Medical Imaging, Anatomy, Radboud University Medical Center, Donders Institute for Brain, Cognition and Behaviour, Nijmegen, the Netherlands.
Department of Neurology, Donders Institute for Brain Cognition and Behaviour, Radboud University Medical Center, Nijmegen, the Netherlands.
Neuropathology. 2021 Feb;41(1):3-20. doi: 10.1111/neup.12721.
Brain involvement in myotonic dystrophy type 1 (DM1) is characterized by heterogeneous cognitive, behavioral, and affective symptoms and imaging alterations indicative of widespread grey and white matter involvement. The aim of the present study was to systematically review the literature on brain pathology in DM1. We conducted a structured search in EMBASE (index period 1974-2017) and MEDLINE (index period 1887-2017) on December 11, 2017, using free text and index search terms related to myotonic dystrophy type 1 and brain structures or regions. Eligible studies were full-text studies reporting on microscopic brain pathology of DM1 patients without potentially interfering comorbidity. We discussed the findings based on the anatomical region and the nature of the anomaly. Neuropathological findings in DM1 can be classified as follows: (1) protein and nucleotide deposits; (2) changes in neurons and glial cells; and (3) white matter alterations. Most findings are unspecific to DM1 and may occur with physiological aging, albeit to a lesser degree. There are similarities and contrasts with Alzheimer's disease; both show the appearance of neurofibrillary tangles in the limbic system without plaque occurrence. Likewise, there is myelin loss and gliosis, and there are dilated perivascular spaces in the white matter resemblant of cerebral small vessel disease. However, we did not find evidence of lacunar infarction or microbleeding. The various neuropathological findings in DM1 are reflective of the heterogeneous clinical and neuroimaging features of the disease. The strength of conclusions from this study's findings is bounded by limited numbers of participants in studies, methodological constraints, and lack of assessed associations between histopathology and clinical or neuroimaging findings.
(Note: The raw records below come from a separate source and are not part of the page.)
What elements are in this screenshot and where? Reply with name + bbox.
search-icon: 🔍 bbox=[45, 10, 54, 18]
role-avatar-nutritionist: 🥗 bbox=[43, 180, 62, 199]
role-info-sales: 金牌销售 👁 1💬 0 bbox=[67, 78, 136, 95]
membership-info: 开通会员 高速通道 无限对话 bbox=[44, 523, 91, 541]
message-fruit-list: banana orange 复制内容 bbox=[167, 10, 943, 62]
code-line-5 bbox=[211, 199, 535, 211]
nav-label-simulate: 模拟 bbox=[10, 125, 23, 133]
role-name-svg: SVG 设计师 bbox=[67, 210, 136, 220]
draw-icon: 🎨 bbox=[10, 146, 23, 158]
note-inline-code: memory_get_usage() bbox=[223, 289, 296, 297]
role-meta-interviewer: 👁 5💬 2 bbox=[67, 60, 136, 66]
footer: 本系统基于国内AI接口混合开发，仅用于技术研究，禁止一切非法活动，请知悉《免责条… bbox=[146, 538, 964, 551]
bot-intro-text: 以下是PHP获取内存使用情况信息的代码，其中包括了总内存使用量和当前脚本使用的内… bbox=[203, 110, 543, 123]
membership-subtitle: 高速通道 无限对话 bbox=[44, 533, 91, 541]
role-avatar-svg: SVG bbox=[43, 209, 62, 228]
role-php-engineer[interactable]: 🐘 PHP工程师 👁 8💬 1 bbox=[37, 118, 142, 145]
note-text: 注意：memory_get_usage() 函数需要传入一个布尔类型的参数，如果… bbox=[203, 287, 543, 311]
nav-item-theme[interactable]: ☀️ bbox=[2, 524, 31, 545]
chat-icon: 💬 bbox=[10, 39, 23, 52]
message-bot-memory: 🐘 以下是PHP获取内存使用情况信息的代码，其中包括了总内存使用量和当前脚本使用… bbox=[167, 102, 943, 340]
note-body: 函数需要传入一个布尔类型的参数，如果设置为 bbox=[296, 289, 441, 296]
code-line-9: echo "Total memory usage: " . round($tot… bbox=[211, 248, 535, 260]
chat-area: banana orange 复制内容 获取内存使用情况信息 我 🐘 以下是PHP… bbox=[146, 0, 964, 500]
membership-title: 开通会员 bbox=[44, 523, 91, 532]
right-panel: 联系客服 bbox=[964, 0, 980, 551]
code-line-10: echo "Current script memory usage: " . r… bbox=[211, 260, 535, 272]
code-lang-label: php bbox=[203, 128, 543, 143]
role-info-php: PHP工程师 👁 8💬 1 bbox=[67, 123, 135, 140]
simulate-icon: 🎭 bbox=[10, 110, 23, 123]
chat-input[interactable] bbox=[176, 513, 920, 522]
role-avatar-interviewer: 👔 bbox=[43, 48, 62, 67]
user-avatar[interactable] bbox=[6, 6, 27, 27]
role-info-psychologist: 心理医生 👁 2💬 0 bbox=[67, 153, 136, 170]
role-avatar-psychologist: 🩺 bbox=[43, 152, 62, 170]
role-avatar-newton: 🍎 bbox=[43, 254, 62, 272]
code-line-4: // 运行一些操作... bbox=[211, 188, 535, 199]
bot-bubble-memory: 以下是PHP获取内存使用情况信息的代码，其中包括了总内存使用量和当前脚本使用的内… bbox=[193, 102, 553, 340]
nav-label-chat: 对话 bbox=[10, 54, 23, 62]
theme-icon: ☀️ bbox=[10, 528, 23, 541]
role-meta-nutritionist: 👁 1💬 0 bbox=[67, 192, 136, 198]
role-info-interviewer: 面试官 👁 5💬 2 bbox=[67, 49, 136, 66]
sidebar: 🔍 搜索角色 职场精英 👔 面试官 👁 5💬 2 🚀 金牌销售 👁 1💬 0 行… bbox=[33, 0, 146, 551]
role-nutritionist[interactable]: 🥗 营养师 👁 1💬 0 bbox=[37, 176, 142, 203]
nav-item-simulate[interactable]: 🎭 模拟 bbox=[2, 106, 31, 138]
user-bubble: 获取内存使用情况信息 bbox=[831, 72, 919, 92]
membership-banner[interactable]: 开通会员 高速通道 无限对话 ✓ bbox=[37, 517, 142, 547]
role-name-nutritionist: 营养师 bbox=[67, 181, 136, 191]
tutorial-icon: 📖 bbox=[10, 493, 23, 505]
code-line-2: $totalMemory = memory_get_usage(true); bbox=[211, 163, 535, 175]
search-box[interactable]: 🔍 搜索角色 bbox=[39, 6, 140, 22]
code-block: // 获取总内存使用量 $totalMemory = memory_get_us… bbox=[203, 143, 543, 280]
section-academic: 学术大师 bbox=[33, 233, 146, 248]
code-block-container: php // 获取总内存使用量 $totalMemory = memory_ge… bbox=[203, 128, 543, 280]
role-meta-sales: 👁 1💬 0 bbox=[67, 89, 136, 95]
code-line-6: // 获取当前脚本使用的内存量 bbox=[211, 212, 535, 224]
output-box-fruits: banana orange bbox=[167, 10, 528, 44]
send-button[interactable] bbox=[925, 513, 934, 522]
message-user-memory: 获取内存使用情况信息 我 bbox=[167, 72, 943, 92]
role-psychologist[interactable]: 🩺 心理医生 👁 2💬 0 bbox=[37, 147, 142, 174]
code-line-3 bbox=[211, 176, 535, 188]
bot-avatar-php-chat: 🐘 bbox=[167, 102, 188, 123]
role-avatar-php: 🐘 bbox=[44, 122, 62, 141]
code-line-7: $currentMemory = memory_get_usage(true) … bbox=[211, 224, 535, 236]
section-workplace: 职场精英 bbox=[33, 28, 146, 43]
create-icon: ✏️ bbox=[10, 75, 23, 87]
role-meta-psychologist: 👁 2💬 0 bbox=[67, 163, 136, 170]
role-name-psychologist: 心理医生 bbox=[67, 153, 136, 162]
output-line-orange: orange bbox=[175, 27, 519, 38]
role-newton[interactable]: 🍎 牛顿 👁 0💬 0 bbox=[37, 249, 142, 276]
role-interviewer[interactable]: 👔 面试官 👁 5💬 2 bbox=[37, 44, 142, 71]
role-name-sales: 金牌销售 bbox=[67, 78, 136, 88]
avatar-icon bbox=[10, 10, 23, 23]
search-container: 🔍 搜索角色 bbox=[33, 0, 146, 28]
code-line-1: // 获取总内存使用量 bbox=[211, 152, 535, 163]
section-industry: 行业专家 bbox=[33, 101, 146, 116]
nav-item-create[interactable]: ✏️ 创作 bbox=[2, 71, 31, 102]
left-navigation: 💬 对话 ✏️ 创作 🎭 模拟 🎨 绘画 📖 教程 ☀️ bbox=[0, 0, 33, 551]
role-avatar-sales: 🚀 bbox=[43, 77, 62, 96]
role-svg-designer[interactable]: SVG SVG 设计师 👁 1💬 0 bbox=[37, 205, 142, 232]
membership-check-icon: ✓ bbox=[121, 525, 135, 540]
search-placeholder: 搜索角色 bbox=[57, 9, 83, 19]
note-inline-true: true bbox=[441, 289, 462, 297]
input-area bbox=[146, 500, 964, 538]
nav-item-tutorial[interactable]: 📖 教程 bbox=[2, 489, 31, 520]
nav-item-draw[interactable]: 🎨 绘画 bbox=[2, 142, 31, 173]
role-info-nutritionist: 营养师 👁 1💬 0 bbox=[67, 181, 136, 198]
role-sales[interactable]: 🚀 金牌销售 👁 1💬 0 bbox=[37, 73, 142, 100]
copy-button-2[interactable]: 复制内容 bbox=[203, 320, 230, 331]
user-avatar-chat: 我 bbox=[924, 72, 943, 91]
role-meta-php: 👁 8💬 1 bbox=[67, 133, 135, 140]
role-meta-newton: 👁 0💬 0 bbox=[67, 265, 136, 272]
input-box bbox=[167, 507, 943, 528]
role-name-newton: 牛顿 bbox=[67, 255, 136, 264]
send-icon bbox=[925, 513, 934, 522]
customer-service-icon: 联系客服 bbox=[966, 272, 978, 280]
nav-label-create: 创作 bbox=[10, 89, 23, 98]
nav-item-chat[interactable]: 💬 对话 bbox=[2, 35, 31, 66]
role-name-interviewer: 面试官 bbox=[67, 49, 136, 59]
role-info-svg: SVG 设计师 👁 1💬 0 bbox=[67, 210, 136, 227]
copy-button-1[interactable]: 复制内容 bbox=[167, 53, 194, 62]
脑肌病 1 型(DM1)的脑受累表现为异质性认知、行为和情感症状,影像学改变提示广泛的灰质和白质受累。本研究旨在系统回顾 DM1 脑病理学的文献。我们于 2017 年 12 月 11 日在 EMBASE(索引期 1974-2017 年)和 MEDLINE(索引期 1887-2017 年)中进行了结构化检索,使用了与肌强直性营养不良 1 型和脑结构或区域相关的自由文本和索引搜索词。符合条件的研究为报告无潜在混杂疾病的 DM1 患者的脑微观病理学的全文研究。我们根据解剖区域和异常性质对发现进行了讨论。DM1 的神经病理学发现可分为以下几类:(1)蛋白和核苷酸沉积;(2)神经元和神经胶质细胞变化;(3)白质改变。大多数发现对 DM1 不具有特异性,可能会随着生理性衰老而出现,但程度较轻。与阿尔茨海默病有相似之处和对比;两者均在边缘系统出现神经纤维缠结,而无斑块发生。同样,有髓鞘丢失和神经胶质增生,白质中有扩张的血管周围间隙,类似于脑小血管病。然而,我们未发现腔隙性梗死或微出血的证据。DM1 的各种神经病理学发现反映了该病异质性的临床和神经影像学特征。本研究结果的结论强度受到研究中参与者数量有限、方法学限制以及组织病理学与临床或神经影像学发现之间缺乏评估关联的限制。